Items from a data source:
----

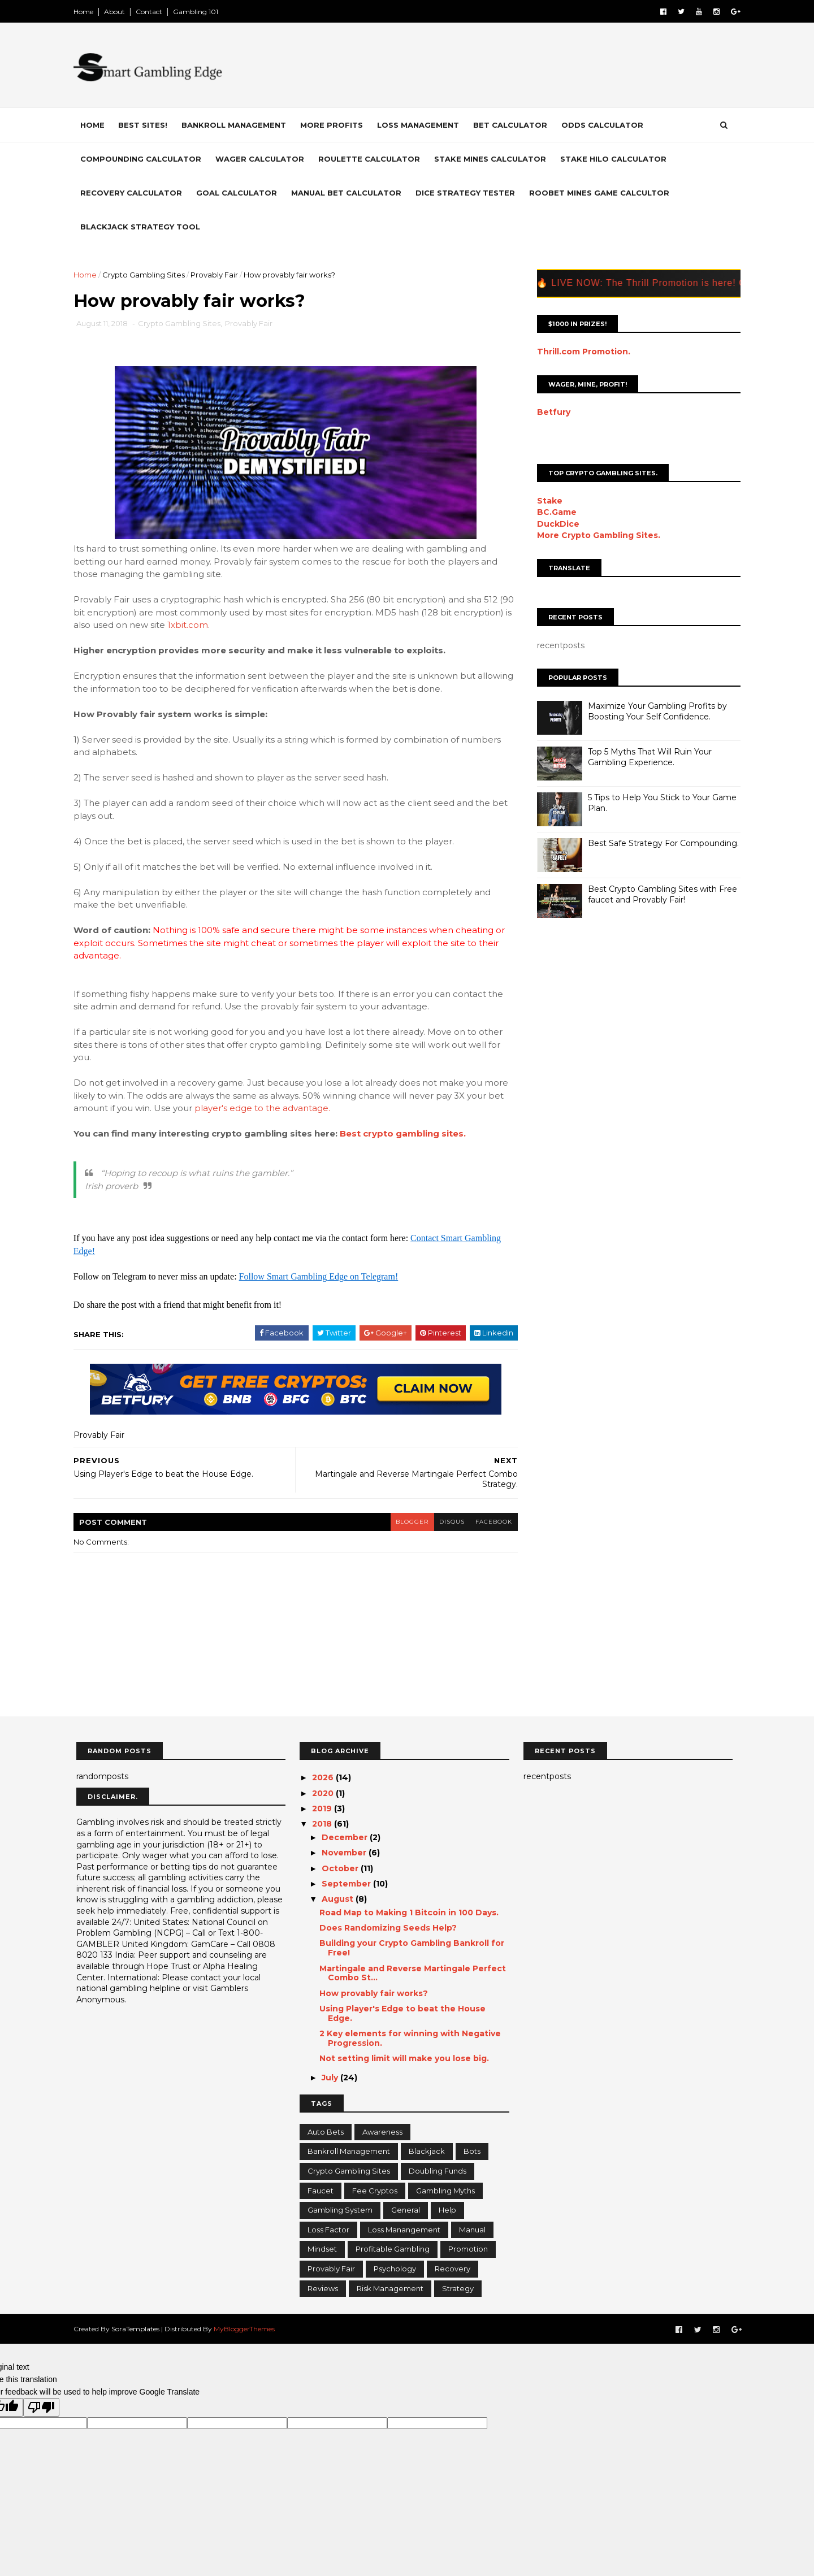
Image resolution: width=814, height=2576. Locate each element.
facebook (487, 1522)
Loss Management (421, 124)
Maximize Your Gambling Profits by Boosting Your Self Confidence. (654, 711)
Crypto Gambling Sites (146, 274)
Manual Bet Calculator (349, 192)
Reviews (323, 2288)
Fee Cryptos (374, 2190)
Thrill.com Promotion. (580, 351)
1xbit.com (250, 625)
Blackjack (427, 2151)
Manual (472, 2230)
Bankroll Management (236, 124)
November (345, 1853)
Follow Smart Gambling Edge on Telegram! (321, 1277)
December (346, 1838)
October (341, 1868)
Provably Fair (217, 274)
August (339, 1899)
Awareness (382, 2132)
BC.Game (554, 512)
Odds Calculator (605, 124)
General (405, 2210)
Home (86, 11)
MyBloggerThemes (247, 2329)
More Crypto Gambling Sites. (595, 535)
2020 (324, 1793)
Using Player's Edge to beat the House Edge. (402, 2014)
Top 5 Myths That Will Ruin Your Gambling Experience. (647, 756)
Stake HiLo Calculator (616, 158)
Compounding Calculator (143, 158)
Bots (472, 2151)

----

The answer is the run of lines above from the line containing "facebook (487, 1522)" through the line containing "Blackjack (427, 2151)", copied exactly and alone.

**Answer:**
facebook (487, 1522)
Loss Management (421, 124)
Maximize Your Gambling Profits by Boosting Your Self Confidence. (654, 711)
Crypto Gambling Sites (146, 274)
Manual Bet Calculator (349, 192)
Reviews (323, 2288)
Fee Cryptos (374, 2190)
Thrill.com Promotion. (580, 351)
1xbit.com (250, 625)
Blackjack (427, 2151)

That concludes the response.